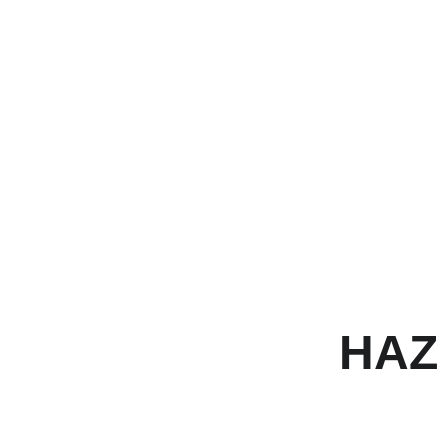
TALLERES
HAZ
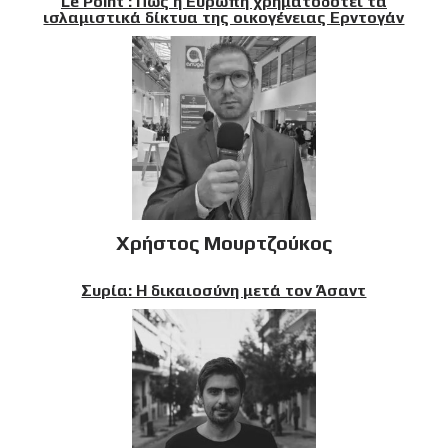
Le Point : Πώς η Ευρώπη χρηματοδοτεί τα
ισλαμιστικά δίκτυα της οικογένειας Ερντογάν
Χρήστος Μουρτζούκος
Συρία: Η δικαιοσύνη μετά τον Άσαντ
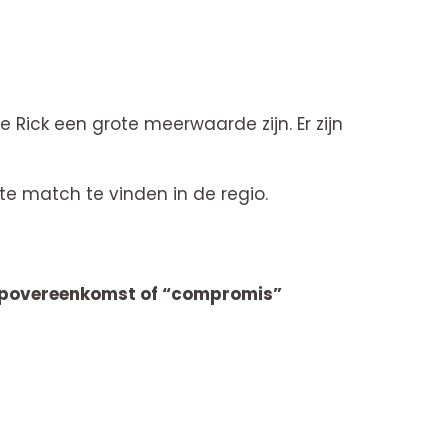
Rick een grote meerwaarde zijn. Er zijn
e match te vinden in de regio.
povereenkomst of “compromis”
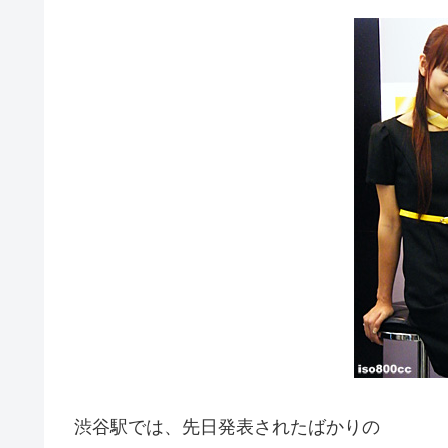
渋谷駅では、先日発表されたばかりの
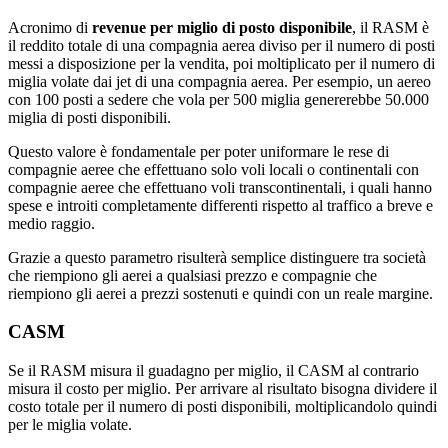
Acronimo di
revenue per miglio di posto disponibile
, il RASM è
il reddito totale di una compagnia aerea diviso per il numero di posti
messi a disposizione per la vendita, poi moltiplicato per il numero di
miglia volate dai jet di una compagnia aerea. Per esempio, un aereo
con 100 posti a sedere che vola per 500 miglia genererebbe 50.000
miglia di posti disponibili.
Questo valore è fondamentale per poter uniformare le rese di
compagnie aeree che effettuano solo voli locali o continentali con
compagnie aeree che effettuano voli transcontinentali, i quali hanno
spese e introiti completamente differenti rispetto al traffico a breve e
medio raggio.
Grazie a questo parametro risulterà semplice distinguere tra società
che riempiono gli aerei a qualsiasi prezzo e compagnie che
riempiono gli aerei a prezzi sostenuti e quindi con un reale margine.
CASM
Se il RASM misura il guadagno per miglio, il CASM al contrario
misura il costo per miglio. Per arrivare al risultato bisogna dividere il
costo totale per il numero di posti disponibili, moltiplicandolo quindi
per le miglia volate.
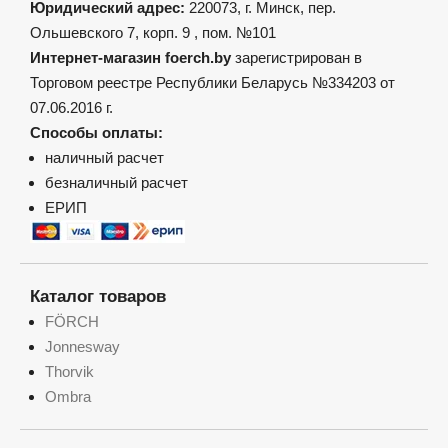
Юридический адрес:
220073, г. Минск, пер.
Ольшевского 7, корп. 9 , пом. №101
Интернет-магазин foerch.by
зарегистрирован в
Торговом реестре Республики Беларусь №334203 от
07.06.2016 г.
Способы оплаты:
наличный расчет
безналичный расчет
ЕРИП
Каталог товаров
FÖRCH
Jonnesway
Thorvik
Ombra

───

**Problem to work on**. Copy out all lines above holding "aerea".

**Result**.
il reddito totale di una compagnia aerea diviso per il numero di posti
miglia volate dai jet di una compagnia aerea. Per esempio, un aereo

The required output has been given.